◆ REQUIRED WORK ◆
The answer must be a single number: how many lines of the entries below include "możliwości".

(Records excerpted from a collection)
-------

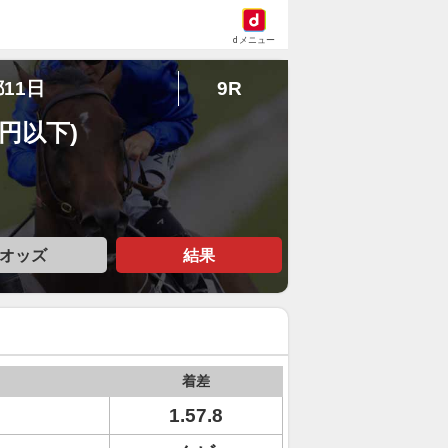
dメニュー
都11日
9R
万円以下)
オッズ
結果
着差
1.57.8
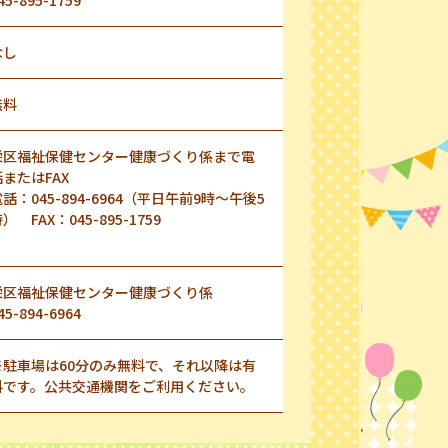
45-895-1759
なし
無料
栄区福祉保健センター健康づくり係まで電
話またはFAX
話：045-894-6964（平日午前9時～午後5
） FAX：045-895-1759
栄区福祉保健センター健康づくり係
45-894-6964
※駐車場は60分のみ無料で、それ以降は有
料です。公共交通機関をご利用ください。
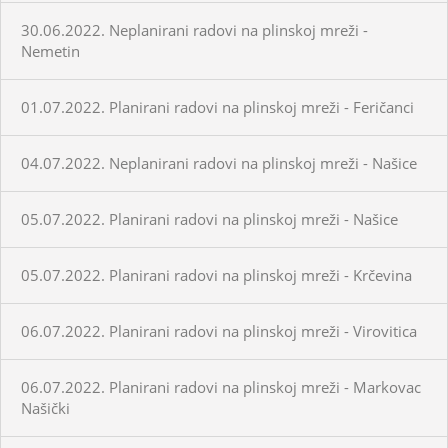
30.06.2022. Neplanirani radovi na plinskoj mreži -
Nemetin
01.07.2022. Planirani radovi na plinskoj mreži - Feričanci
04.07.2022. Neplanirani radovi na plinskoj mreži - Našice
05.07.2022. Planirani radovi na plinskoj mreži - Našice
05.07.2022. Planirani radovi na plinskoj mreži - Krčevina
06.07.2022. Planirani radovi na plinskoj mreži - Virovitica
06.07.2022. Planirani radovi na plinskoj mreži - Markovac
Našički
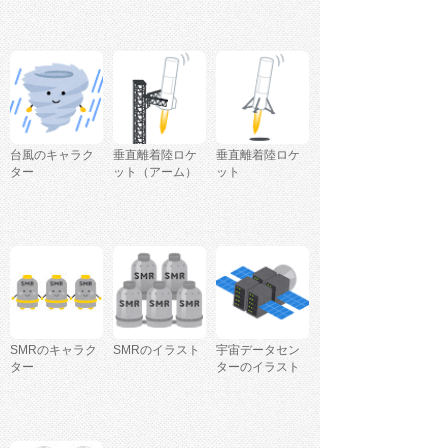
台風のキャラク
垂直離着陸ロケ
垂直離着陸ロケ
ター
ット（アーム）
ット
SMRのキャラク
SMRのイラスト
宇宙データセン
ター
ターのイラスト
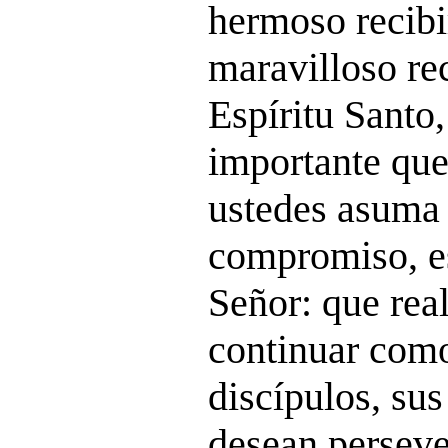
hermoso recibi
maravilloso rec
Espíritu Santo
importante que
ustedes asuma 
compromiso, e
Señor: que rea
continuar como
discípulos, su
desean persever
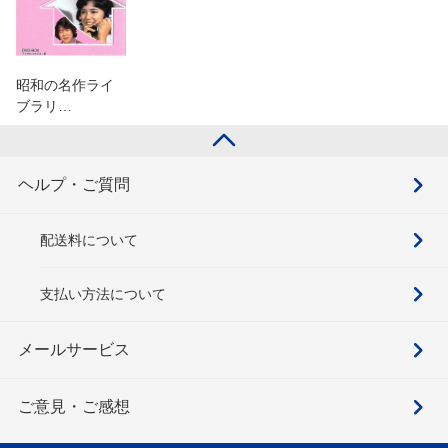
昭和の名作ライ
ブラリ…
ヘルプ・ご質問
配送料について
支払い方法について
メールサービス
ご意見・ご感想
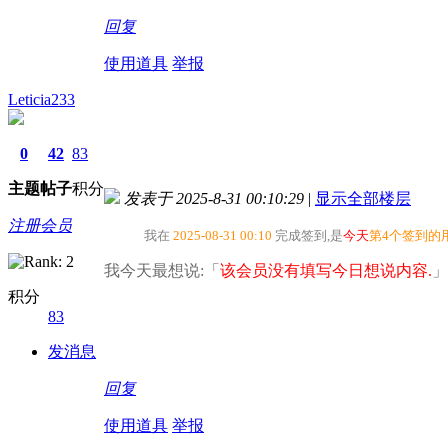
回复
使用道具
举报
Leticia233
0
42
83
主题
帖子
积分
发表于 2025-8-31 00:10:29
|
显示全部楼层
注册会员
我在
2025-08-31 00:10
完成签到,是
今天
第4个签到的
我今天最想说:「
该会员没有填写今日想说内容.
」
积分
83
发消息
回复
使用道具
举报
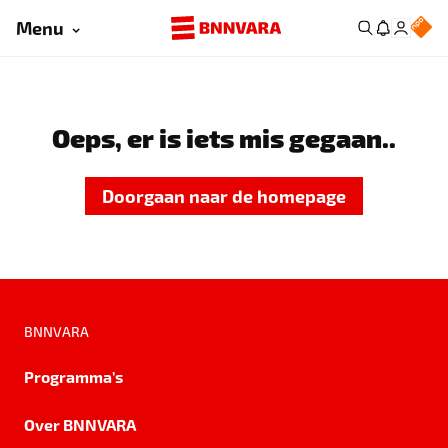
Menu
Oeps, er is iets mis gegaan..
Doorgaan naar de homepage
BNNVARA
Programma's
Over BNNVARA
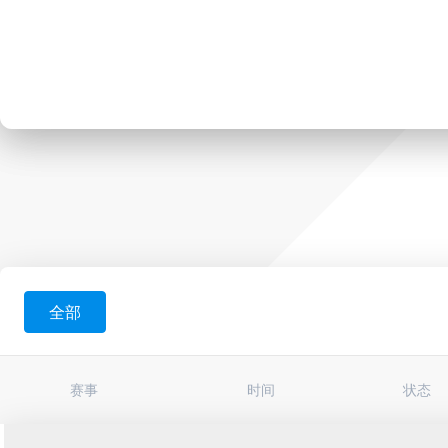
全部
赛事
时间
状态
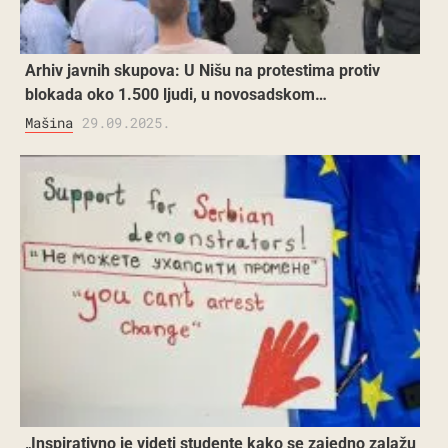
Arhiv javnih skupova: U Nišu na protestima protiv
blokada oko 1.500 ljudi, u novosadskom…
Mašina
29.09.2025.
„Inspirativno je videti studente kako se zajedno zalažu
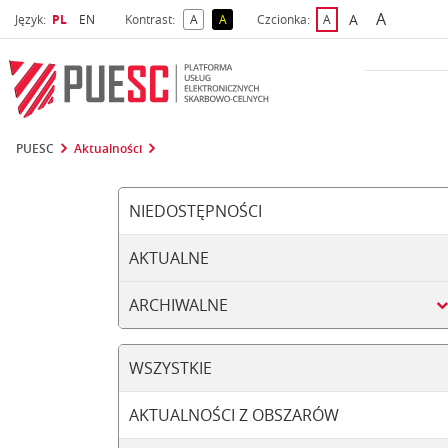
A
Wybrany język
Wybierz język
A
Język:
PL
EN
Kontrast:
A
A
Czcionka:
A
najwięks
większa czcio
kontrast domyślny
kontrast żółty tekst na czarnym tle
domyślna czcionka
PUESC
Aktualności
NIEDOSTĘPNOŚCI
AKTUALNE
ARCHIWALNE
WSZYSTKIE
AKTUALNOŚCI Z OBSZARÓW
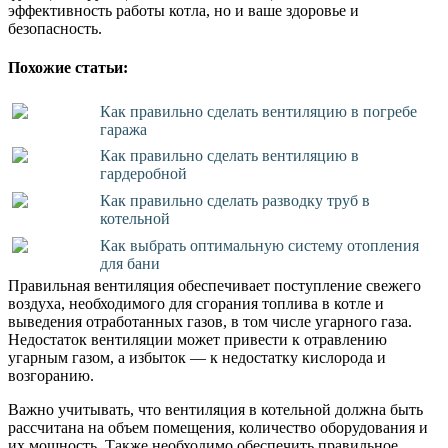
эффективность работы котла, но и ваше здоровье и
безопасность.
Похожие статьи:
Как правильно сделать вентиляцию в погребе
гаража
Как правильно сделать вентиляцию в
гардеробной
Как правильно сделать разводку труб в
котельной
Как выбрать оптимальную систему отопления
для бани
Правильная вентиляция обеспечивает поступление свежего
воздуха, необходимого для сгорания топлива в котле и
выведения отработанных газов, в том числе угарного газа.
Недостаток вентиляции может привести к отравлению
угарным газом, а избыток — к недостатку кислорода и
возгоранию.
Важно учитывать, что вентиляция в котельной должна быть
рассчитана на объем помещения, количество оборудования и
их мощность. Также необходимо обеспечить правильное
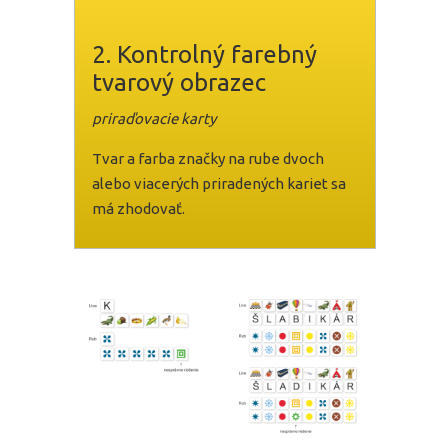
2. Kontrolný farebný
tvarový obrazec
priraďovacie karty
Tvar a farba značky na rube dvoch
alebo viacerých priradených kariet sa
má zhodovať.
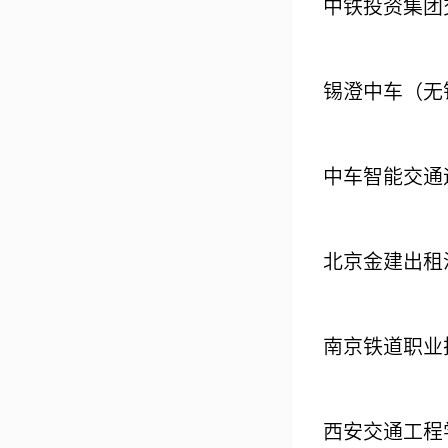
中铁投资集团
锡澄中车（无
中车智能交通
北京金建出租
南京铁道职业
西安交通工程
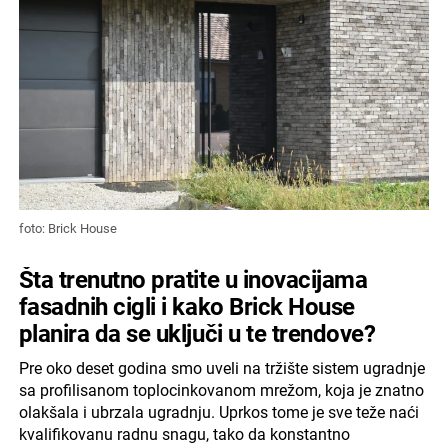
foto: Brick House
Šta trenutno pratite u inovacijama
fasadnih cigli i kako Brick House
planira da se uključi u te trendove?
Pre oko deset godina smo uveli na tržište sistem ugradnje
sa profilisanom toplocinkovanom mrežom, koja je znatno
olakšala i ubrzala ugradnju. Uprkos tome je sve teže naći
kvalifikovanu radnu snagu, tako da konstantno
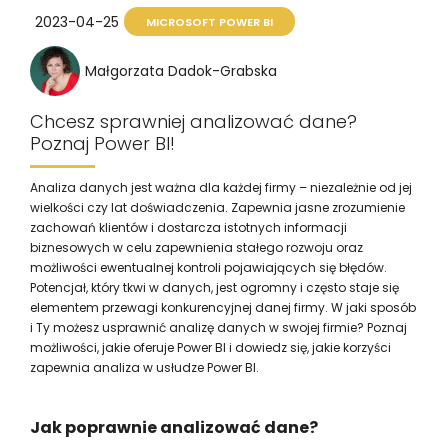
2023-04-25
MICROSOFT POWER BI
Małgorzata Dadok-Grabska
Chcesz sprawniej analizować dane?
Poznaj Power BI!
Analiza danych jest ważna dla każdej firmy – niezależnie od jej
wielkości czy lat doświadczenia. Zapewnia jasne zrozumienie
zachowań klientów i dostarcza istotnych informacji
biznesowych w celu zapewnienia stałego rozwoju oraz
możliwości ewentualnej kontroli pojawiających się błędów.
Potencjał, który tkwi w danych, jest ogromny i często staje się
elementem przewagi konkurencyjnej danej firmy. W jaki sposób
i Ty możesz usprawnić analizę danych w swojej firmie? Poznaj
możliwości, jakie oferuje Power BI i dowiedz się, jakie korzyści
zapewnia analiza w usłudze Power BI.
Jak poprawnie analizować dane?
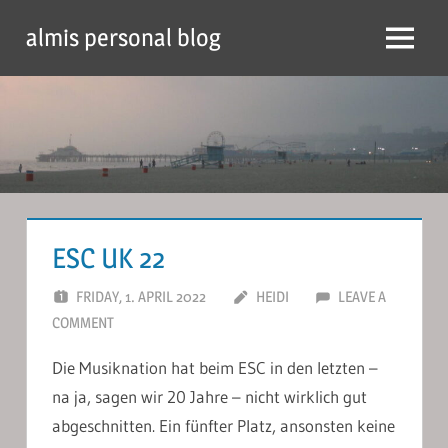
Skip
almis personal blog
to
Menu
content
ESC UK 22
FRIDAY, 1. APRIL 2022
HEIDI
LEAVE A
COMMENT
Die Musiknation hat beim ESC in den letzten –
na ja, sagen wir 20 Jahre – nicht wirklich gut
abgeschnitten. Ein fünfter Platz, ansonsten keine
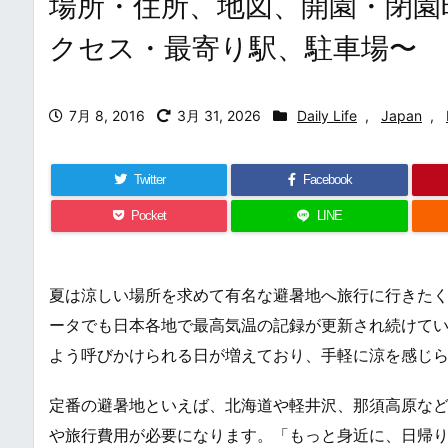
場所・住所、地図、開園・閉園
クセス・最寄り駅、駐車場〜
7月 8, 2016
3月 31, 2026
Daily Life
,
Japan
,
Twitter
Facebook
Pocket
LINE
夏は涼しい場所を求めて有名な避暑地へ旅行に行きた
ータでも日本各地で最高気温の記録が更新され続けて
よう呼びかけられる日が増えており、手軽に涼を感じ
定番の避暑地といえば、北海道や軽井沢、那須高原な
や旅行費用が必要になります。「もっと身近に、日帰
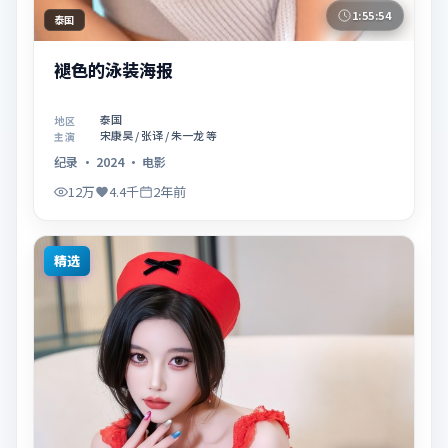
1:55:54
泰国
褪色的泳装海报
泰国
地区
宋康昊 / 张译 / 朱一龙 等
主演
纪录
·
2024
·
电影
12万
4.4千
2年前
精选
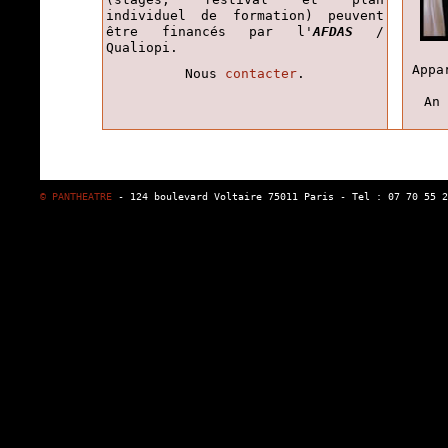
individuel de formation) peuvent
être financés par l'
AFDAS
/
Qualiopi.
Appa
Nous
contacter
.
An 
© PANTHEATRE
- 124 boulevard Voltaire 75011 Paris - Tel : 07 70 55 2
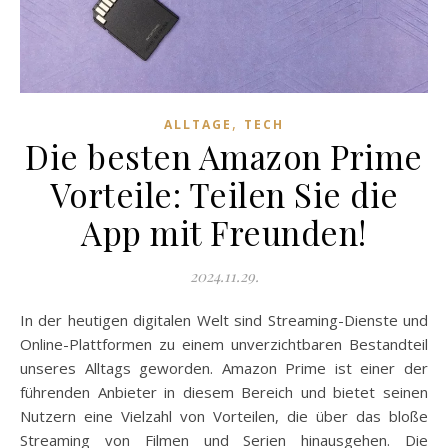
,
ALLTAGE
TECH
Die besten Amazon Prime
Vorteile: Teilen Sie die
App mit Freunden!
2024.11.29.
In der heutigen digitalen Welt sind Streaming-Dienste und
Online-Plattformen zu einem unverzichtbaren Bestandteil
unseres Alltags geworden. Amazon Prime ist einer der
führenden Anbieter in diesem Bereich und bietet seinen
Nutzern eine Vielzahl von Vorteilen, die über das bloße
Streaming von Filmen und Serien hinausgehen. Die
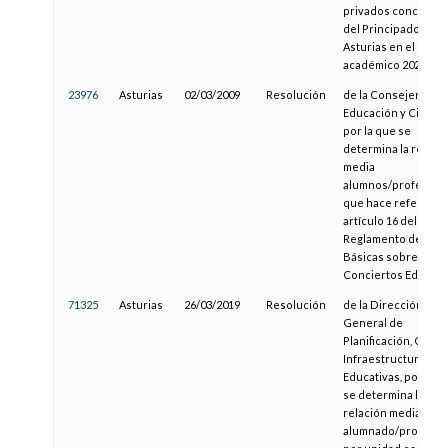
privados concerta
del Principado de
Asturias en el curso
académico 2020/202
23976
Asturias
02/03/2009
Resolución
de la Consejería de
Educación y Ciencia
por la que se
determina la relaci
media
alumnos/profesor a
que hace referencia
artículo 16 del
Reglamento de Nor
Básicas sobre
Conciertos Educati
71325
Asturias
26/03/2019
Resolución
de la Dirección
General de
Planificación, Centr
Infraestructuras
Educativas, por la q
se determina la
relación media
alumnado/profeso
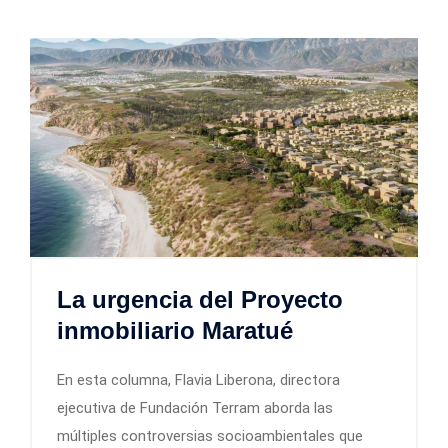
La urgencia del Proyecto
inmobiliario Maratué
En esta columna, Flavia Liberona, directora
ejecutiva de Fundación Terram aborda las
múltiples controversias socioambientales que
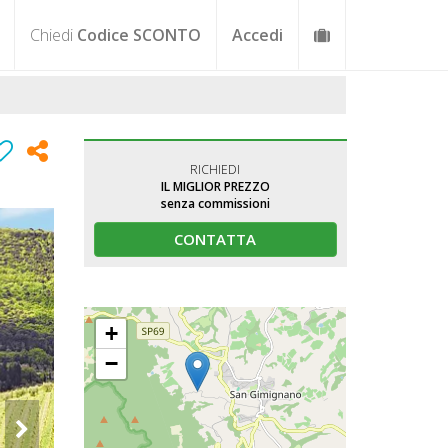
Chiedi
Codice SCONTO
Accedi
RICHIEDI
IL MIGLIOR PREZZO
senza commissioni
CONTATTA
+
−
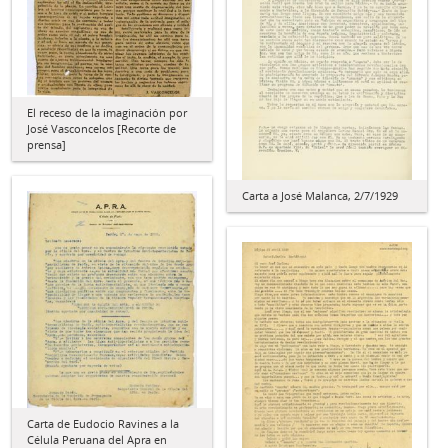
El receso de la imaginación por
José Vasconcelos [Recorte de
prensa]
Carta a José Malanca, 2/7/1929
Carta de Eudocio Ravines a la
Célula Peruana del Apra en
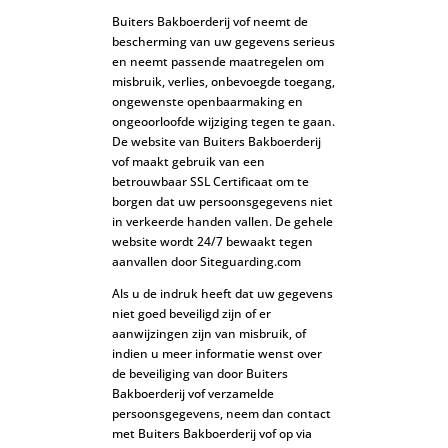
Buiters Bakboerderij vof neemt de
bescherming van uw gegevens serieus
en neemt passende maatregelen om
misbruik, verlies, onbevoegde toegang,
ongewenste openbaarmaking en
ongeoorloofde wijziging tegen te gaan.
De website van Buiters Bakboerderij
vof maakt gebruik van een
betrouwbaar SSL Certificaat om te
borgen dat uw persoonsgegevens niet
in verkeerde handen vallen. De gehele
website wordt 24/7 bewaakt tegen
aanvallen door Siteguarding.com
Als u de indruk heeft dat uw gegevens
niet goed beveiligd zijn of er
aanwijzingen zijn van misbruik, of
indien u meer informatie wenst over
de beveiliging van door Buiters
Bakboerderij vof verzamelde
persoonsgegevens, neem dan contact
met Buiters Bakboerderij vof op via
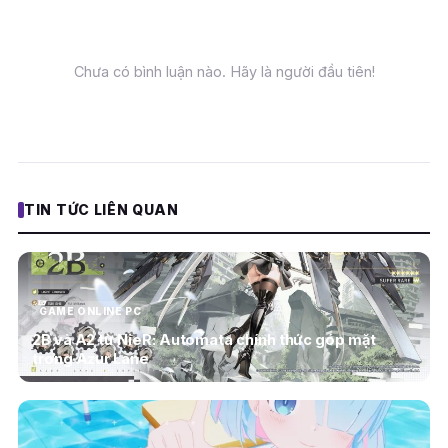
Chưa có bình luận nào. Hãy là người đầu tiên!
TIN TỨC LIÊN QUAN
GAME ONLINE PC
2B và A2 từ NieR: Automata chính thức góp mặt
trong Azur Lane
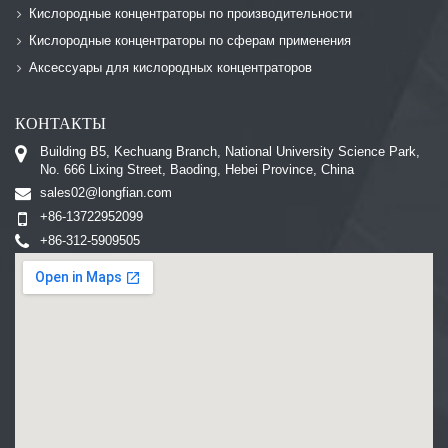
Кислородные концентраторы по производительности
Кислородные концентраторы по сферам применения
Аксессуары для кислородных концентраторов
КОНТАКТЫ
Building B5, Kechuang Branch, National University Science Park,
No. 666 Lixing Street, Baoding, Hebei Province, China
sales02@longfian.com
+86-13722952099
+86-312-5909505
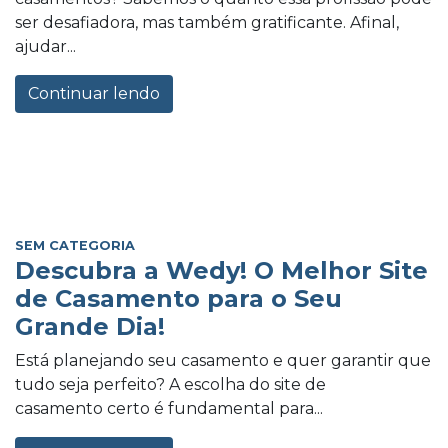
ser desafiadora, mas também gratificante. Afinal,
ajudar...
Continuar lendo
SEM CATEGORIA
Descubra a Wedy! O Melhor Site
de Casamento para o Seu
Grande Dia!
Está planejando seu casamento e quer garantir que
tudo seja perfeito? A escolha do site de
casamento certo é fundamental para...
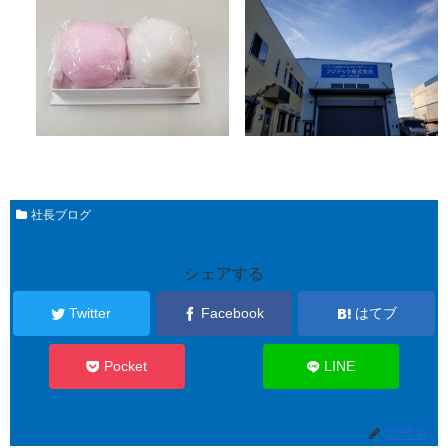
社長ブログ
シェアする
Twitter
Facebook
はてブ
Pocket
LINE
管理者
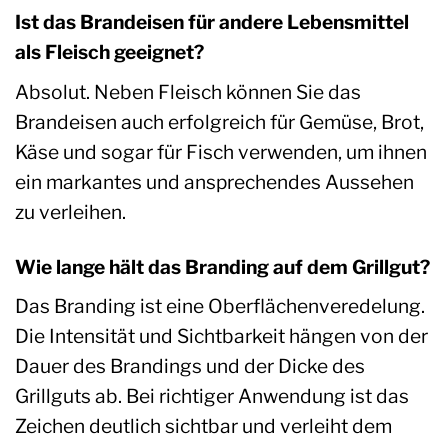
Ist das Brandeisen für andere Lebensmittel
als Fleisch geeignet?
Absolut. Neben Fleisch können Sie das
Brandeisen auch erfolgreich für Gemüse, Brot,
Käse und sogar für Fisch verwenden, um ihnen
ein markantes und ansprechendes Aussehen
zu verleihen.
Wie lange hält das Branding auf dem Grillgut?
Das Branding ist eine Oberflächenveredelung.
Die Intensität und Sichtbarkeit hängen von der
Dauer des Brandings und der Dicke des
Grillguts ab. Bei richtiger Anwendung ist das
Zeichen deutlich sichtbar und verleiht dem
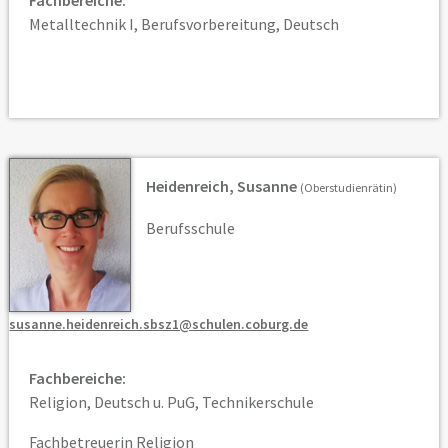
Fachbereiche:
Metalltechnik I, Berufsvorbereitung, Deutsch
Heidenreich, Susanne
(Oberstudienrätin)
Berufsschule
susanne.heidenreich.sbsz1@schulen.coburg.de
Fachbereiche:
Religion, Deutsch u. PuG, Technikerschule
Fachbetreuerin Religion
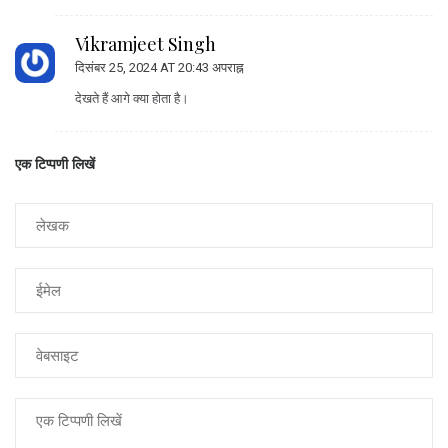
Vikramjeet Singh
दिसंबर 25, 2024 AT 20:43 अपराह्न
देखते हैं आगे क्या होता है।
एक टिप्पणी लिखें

-------

◆ SOLUTION FOR THIS TASK ◆
2